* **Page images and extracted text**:

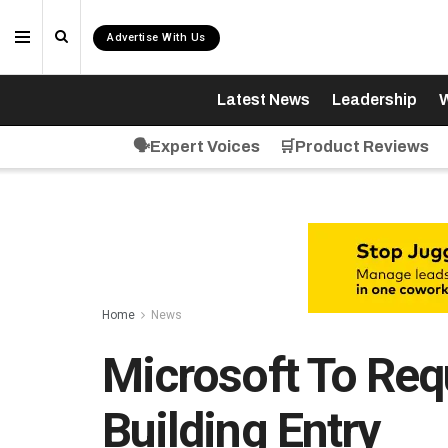
Advertise With Us
Latest News
Leadership
W
🗣️Expert Voices
🛒Product Reviews
Home
News
Microsoft To Req
Building Entry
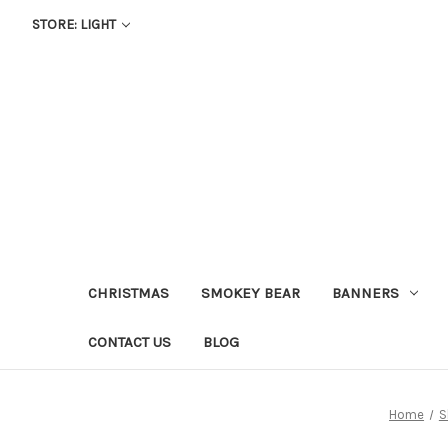
STORE: LIGHT
CHRISTMAS
SMOKEY BEAR
BANNERS
CONTACT US
BLOG
Home
S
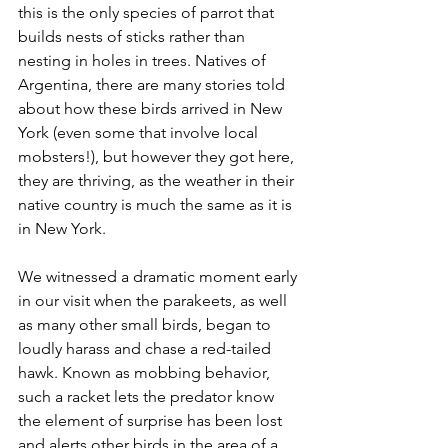
this is the only species of parrot that 
builds nests of sticks rather than 
nesting in holes in trees. Natives of 
Argentina, there are many stories told 
about how these birds arrived in New 
York (even some that involve local 
mobsters!), but however they got here, 
they are thriving, as the weather in their 
native country is much the same as it is 
in New York. 
We witnessed a dramatic moment early 
in our visit when the parakeets, as well 
as many other small birds, began to 
loudly harass and chase a red-tailed 
hawk. Known as mobbing behavior, 
such a racket lets the predator know 
the element of surprise has been lost 
and alerts other birds in the area of a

* **What to work on**:
Please retype the whole of the data precisely, omitting pictures.

* **Answer area**:
Advertise With Us
Latest News
Leadership
W
🗣️Expert Voices
🛒Product Reviews
Home
News
Microsoft To Req
Building Entry
STORE: LIGHT
CHRISTMAS
SMOKEY BEAR
BANNERS
CONTACT US
BLOG
Home
S
this is the only species of parrot that 
builds nests of sticks rather than 
nesting in holes in trees. Natives of 
Argentina, there are many stories told 
about how these birds arrived in New 
York (even some that involve local 
mobsters!), but however they got here, 
they are thriving, as the weather in their 
native country is much the same as it is 
in New York. 
We witnessed a dramatic moment early 
in our visit when the parakeets, as well 
as many other small birds, began to 
loudly harass and chase a red-tailed 
hawk. Known as mobbing behavior, 
such a racket lets the predator know 
the element of surprise has been lost 
and alerts other birds in the area of a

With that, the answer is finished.